[Records from a dataset]
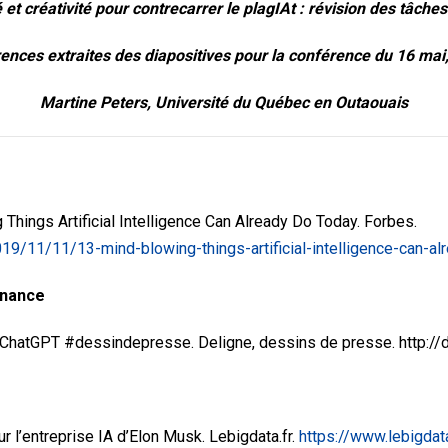
 et créativité pour contrecarrer le plagIAt : révision des tâche
ences extraites des diapositives
pour la conférence du 16 mai
Martine Peters, Université du Québec en Outaouais
Things Artificial Intelligence Can Already Do Today. Forbes.
19/11/11/13-mind-blowing-things-artificial-intelligence-can-
enance
 #ChatGPT #dessindepresse. Deligne, dessins de presse. http://d
sur l’entreprise IA d’Elon Musk. Lebigdata.fr.
https://www.lebigdata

**Your task:**
Return every record exactly. Pictures stay out.

**Task result:**
 et créativité pour contrecarrer le plagIAt : révision des tâche
ences extraites des diapositives
pour la conférence du 16 mai
Martine Peters, Université du Québec en Outaouais
Things Artificial Intelligence Can Already Do Today. Forbes.
19/11/11/13-mind-blowing-things-artificial-intelligence-can-
enance
 #ChatGPT #dessindepresse. Deligne, dessins de presse. http://d
sur l’entreprise IA d’Elon Musk. Lebigdata.fr.
https://www.lebigdata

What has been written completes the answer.